(Exercise requirements)
Below are lines of data. Give the number of them that contain the string "when", and nothing else.

========

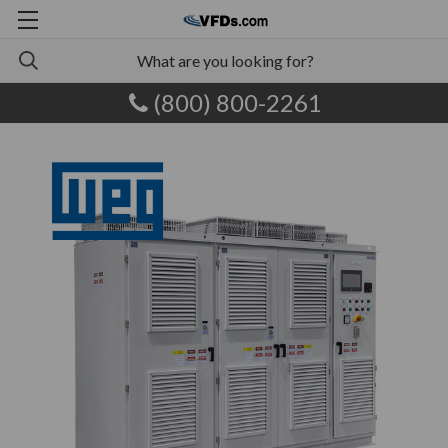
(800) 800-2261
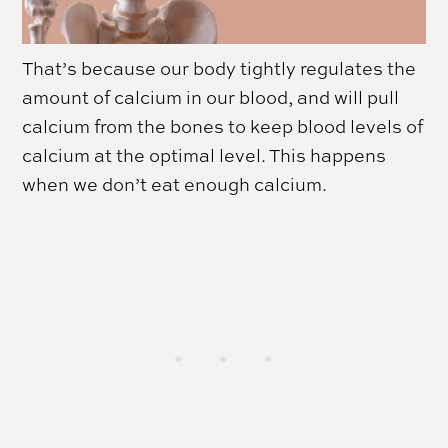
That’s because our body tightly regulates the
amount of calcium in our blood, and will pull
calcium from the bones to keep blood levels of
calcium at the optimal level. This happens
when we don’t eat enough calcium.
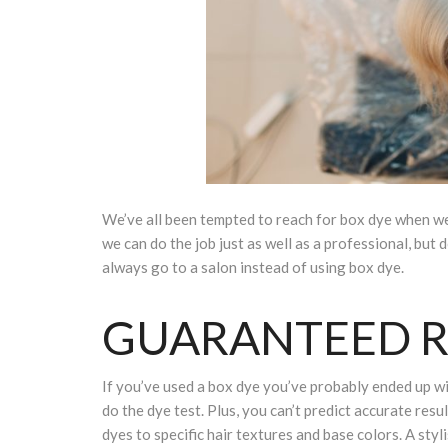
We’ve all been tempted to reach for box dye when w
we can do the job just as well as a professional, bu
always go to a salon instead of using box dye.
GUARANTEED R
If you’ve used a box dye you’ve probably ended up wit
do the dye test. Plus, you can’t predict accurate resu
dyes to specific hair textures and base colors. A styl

========

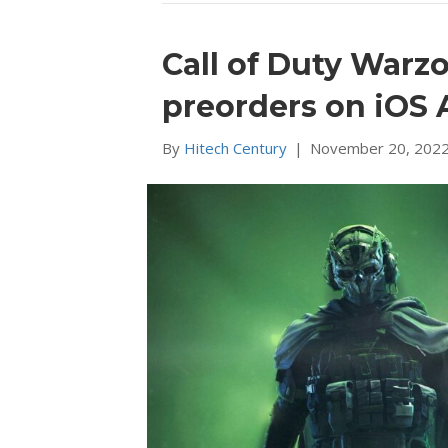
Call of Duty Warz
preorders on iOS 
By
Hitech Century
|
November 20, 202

========

(Result below)
2